Based on cross-domain experience we gathered the last 25 years, we can offer to our customers our contribution to solutions in highly regulated context, especially with a strong focus on functional safety and cybersecurity. Integrating systems-, safety- and cyberscurity engineering ist the foundation for an effective overall design, that balances its design based on supportive but also contradicting requirements on a sound basis. The background at emlix paired with the ability to bring in expertise on functional safety and cybersecurity help, to find proper solutions on different levels of abstraction within architecture and design.

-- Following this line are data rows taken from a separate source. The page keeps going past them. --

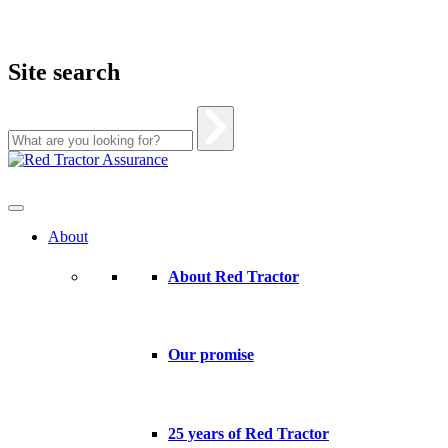
Site search
Skip
to
content
About
About Red Tractor
Our promise
25 years of Red Tractor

Finding a solution based on assessed building blocks with customer specific adaptations (EN 61508, ISO26262): Based on Linux for safety applications (ref 1, ref 2) and its design for long-term maintainability, we develop safe- and secure solutions based on embedded Linux and specific to our customers’ products

  • for and with our customers.
  • For use in highly regulated context – functional safety and cybersecurity

Engineering along the product life cycle as defined in standards and regulations: Our team does follow the life-cycle model as defined in standards and regulations and aligned with our customers. We support and contribute from the very beginning starting with concept development and along all phases, such as analysis, requirements engineering, architecture and design, implementation, integration and test.

Exemplary services are: 

  • Feasibility and preliminary studies
  • Development of technical concepts based on requirements on functional safety and cybersecurity
  • Support for analysis on safety and cybersecurity
  • Requirements identification, development, analysis and selection
  • Architecting and design
  • Software development, selection and evaluation of open source technologies and configuration
  • Qualification of Software of unknown provenance
  • Creation of project sketches and realization plans
     

Success Story: Elektrobit - Linux for Safe Applications

In April 2024 a completely new approach to run SIL2 safety applications directly on a Linux system has been presented to the public: Elektrobit’s EB corbos Linux for safety applications (EbcLfSA) is the first OS-solution assessed by TÜV Nord to be compliant with safety standards up to SIL2/ASILB and based on embedded Linux. It is suitable for use in ISO 26262 as well as IEC 61508 projects as it can perform safety functions up to SIL2/ ASILB.